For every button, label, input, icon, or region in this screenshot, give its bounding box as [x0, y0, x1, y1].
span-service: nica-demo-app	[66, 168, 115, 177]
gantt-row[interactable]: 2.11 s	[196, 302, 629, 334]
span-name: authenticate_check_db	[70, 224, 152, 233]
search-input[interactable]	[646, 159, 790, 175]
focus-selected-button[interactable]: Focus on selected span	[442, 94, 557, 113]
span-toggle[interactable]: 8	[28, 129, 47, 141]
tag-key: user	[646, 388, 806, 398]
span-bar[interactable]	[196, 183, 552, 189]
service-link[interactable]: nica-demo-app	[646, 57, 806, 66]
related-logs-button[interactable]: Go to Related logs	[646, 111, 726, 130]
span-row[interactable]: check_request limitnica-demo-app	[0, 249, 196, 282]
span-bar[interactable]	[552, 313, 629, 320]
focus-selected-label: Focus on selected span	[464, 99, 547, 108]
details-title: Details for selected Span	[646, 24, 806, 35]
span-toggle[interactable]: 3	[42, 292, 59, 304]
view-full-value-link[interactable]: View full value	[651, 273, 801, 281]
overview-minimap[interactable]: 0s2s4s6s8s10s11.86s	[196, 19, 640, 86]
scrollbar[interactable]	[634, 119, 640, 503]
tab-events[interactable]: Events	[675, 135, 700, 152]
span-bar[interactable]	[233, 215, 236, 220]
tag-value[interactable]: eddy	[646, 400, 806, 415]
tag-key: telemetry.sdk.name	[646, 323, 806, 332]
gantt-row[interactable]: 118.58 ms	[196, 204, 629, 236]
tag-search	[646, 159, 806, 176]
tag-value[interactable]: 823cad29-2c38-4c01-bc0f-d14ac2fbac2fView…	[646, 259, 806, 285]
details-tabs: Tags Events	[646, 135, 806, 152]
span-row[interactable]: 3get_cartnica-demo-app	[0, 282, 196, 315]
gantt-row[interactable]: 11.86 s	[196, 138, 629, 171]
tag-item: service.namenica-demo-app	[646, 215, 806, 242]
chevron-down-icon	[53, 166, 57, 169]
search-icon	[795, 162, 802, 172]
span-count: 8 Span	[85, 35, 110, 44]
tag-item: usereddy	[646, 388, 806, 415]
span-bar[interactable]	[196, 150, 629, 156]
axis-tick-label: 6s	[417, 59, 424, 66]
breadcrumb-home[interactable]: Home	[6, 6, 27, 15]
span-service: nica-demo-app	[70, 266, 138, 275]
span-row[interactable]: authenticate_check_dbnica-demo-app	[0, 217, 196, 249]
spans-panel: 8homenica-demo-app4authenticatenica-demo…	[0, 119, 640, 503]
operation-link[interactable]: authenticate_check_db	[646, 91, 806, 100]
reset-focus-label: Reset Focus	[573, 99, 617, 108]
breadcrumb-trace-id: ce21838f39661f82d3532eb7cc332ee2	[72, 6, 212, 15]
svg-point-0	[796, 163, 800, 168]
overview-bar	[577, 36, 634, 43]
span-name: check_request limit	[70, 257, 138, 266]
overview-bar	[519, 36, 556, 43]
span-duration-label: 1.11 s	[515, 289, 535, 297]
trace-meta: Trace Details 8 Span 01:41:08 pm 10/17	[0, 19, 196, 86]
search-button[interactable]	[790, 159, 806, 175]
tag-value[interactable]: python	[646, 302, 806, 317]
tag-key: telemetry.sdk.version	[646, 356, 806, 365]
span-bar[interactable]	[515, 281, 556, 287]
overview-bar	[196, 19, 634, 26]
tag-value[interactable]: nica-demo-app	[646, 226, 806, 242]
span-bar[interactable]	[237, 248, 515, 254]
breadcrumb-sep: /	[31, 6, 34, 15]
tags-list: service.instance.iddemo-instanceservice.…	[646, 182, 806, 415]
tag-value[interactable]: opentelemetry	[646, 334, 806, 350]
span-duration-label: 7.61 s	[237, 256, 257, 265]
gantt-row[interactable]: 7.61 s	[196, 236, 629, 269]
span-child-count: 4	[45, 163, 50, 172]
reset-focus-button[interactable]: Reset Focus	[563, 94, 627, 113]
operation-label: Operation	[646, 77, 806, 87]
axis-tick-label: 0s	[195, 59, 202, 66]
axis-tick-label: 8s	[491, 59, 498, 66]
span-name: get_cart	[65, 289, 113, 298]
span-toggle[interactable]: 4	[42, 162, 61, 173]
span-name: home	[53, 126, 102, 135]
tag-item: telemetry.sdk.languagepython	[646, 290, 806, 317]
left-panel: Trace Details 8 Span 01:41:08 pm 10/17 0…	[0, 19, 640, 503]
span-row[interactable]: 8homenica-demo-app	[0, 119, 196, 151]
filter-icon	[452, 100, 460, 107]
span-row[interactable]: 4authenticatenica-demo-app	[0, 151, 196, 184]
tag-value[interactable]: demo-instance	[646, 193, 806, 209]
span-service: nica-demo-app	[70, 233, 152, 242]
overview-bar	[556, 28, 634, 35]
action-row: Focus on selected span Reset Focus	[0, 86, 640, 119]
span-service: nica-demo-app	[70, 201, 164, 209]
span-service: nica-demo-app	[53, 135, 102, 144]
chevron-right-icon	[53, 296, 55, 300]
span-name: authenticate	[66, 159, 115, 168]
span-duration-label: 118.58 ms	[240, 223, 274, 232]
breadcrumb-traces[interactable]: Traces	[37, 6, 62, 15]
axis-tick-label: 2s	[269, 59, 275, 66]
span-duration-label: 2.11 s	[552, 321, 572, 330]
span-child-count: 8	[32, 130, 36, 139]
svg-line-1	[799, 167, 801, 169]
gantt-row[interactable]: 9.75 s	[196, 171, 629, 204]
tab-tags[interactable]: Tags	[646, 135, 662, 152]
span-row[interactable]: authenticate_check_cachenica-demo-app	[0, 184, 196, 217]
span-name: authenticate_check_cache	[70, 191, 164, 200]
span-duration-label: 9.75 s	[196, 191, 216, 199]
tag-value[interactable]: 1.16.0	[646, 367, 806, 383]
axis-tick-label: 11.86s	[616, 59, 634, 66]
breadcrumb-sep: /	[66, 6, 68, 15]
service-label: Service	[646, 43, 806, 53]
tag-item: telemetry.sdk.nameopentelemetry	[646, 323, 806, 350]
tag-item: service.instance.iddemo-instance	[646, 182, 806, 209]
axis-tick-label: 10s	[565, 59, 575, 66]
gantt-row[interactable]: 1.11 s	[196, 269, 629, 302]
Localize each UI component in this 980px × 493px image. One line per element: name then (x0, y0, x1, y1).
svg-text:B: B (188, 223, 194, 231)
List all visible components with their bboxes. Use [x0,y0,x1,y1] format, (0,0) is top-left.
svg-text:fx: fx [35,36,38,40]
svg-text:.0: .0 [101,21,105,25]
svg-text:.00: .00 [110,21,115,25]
····················
• _What the exercise asks_
The answer should be the full listing, repeated without any change.

• _Answer space_
For every button, label, input, icon, or region in this screenshot, give its bounding box as [x0, y0, x1, y1].
span-service: nica-demo-app	[66, 168, 115, 177]
gantt-row[interactable]: 2.11 s	[196, 302, 629, 334]
span-name: authenticate_check_db	[70, 224, 152, 233]
search-input[interactable]	[646, 159, 790, 175]
focus-selected-button[interactable]: Focus on selected span	[442, 94, 557, 113]
span-toggle[interactable]: 8	[28, 129, 47, 141]
tag-key: user	[646, 388, 806, 398]
span-bar[interactable]	[196, 183, 552, 189]
service-link[interactable]: nica-demo-app	[646, 57, 806, 66]
related-logs-button[interactable]: Go to Related logs	[646, 111, 726, 130]
span-row[interactable]: check_request limitnica-demo-app	[0, 249, 196, 282]
span-bar[interactable]	[552, 313, 629, 320]
focus-selected-label: Focus on selected span	[464, 99, 547, 108]
details-title: Details for selected Span	[646, 24, 806, 35]
span-toggle[interactable]: 3	[42, 292, 59, 304]
view-full-value-link[interactable]: View full value	[651, 273, 801, 281]
overview-minimap[interactable]: 0s2s4s6s8s10s11.86s	[196, 19, 640, 86]
scrollbar[interactable]	[634, 119, 640, 503]
tab-events[interactable]: Events	[675, 135, 700, 152]
span-bar[interactable]	[233, 215, 236, 220]
tag-value[interactable]: eddy	[646, 400, 806, 415]
tag-key: telemetry.sdk.name	[646, 323, 806, 332]
gantt-row[interactable]: 118.58 ms	[196, 204, 629, 236]
tag-search	[646, 159, 806, 176]
tag-value[interactable]: 823cad29-2c38-4c01-bc0f-d14ac2fbac2fView…	[646, 259, 806, 285]
details-tabs: Tags Events	[646, 135, 806, 152]
span-row[interactable]: 3get_cartnica-demo-app	[0, 282, 196, 315]
gantt-row[interactable]: 11.86 s	[196, 138, 629, 171]
tag-item: service.namenica-demo-app	[646, 215, 806, 242]
chevron-down-icon	[53, 166, 57, 169]
search-icon	[795, 162, 802, 172]
span-count: 8 Span	[85, 35, 110, 44]
tag-item: usereddy	[646, 388, 806, 415]
span-bar[interactable]	[196, 150, 629, 156]
axis-tick-label: 6s	[417, 59, 424, 66]
breadcrumb-home[interactable]: Home	[6, 6, 27, 15]
span-service: nica-demo-app	[70, 266, 138, 275]
span-row[interactable]: authenticate_check_dbnica-demo-app	[0, 217, 196, 249]
spans-panel: 8homenica-demo-app4authenticatenica-demo…	[0, 119, 640, 503]
operation-link[interactable]: authenticate_check_db	[646, 91, 806, 100]
reset-focus-label: Reset Focus	[573, 99, 617, 108]
breadcrumb-trace-id: ce21838f39661f82d3532eb7cc332ee2	[72, 6, 212, 15]
svg-point-0	[796, 163, 800, 168]
overview-bar	[577, 36, 634, 43]
span-name: check_request limit	[70, 257, 138, 266]
overview-bar	[519, 36, 556, 43]
span-duration-label: 1.11 s	[515, 289, 535, 297]
trace-meta: Trace Details 8 Span 01:41:08 pm 10/17	[0, 19, 196, 86]
search-button[interactable]	[790, 159, 806, 175]
tag-value[interactable]: python	[646, 302, 806, 317]
tag-key: telemetry.sdk.version	[646, 356, 806, 365]
span-bar[interactable]	[515, 281, 556, 287]
overview-bar	[196, 19, 634, 26]
tag-value[interactable]: nica-demo-app	[646, 226, 806, 242]
span-bar[interactable]	[237, 248, 515, 254]
breadcrumb-sep: /	[31, 6, 34, 15]
tags-list: service.instance.iddemo-instanceservice.…	[646, 182, 806, 415]
tag-value[interactable]: opentelemetry	[646, 334, 806, 350]
span-duration-label: 7.61 s	[237, 256, 257, 265]
gantt-row[interactable]: 7.61 s	[196, 236, 629, 269]
span-child-count: 4	[45, 163, 50, 172]
reset-focus-button[interactable]: Reset Focus	[563, 94, 627, 113]
operation-label: Operation	[646, 77, 806, 87]
axis-tick-label: 0s	[195, 59, 202, 66]
axis-tick-label: 8s	[491, 59, 498, 66]
span-name: get_cart	[65, 289, 113, 298]
span-toggle[interactable]: 4	[42, 162, 61, 173]
span-name: home	[53, 126, 102, 135]
tag-item: telemetry.sdk.languagepython	[646, 290, 806, 317]
left-panel: Trace Details 8 Span 01:41:08 pm 10/17 0…	[0, 19, 640, 503]
span-row[interactable]: 8homenica-demo-app	[0, 119, 196, 151]
filter-icon	[452, 100, 460, 107]
span-row[interactable]: 4authenticatenica-demo-app	[0, 151, 196, 184]
tag-value[interactable]: demo-instance	[646, 193, 806, 209]
span-service: nica-demo-app	[70, 233, 152, 242]
overview-bar	[556, 28, 634, 35]
action-row: Focus on selected span Reset Focus	[0, 86, 640, 119]
span-service: nica-demo-app	[70, 201, 164, 209]
span-service: nica-demo-app	[53, 135, 102, 144]
chevron-right-icon	[53, 296, 55, 300]
span-name: authenticate	[66, 159, 115, 168]
span-duration-label: 118.58 ms	[240, 223, 274, 232]
breadcrumb-traces[interactable]: Traces	[37, 6, 62, 15]
axis-tick-label: 2s	[269, 59, 275, 66]
span-duration-label: 2.11 s	[552, 321, 572, 330]
span-child-count: 8	[32, 130, 36, 139]
svg-line-1	[799, 167, 801, 169]
gantt-row[interactable]: 9.75 s	[196, 171, 629, 204]
tab-tags[interactable]: Tags	[646, 135, 662, 152]
span-row[interactable]: authenticate_check_cachenica-demo-app	[0, 184, 196, 217]
span-name: authenticate_check_cache	[70, 191, 164, 200]
span-duration-label: 9.75 s	[196, 191, 216, 199]
tag-value[interactable]: 1.16.0	[646, 367, 806, 383]
axis-tick-label: 11.86s	[616, 59, 634, 66]
breadcrumb-sep: /	[66, 6, 68, 15]
service-label: Service	[646, 43, 806, 53]
tag-item: telemetry.sdk.nameopentelemetry	[646, 323, 806, 350]
tag-item: service.instance.iddemo-instance	[646, 182, 806, 209]
axis-tick-label: 10s	[565, 59, 575, 66]
gantt-row[interactable]: 1.11 s	[196, 269, 629, 302]
Localize each UI component in this 980px × 493px image. One line per element: name then (x0, y0, x1, y1).
svg-text:B: B (188, 223, 194, 231)
List all visible components with their bboxes. Use [x0,y0,x1,y1] format, (0,0) is top-left.
svg-text:fx: fx [35,36,38,40]
svg-text:.0: .0 [101,21,105,25]
svg-text:.00: .00 [110,21,115,25]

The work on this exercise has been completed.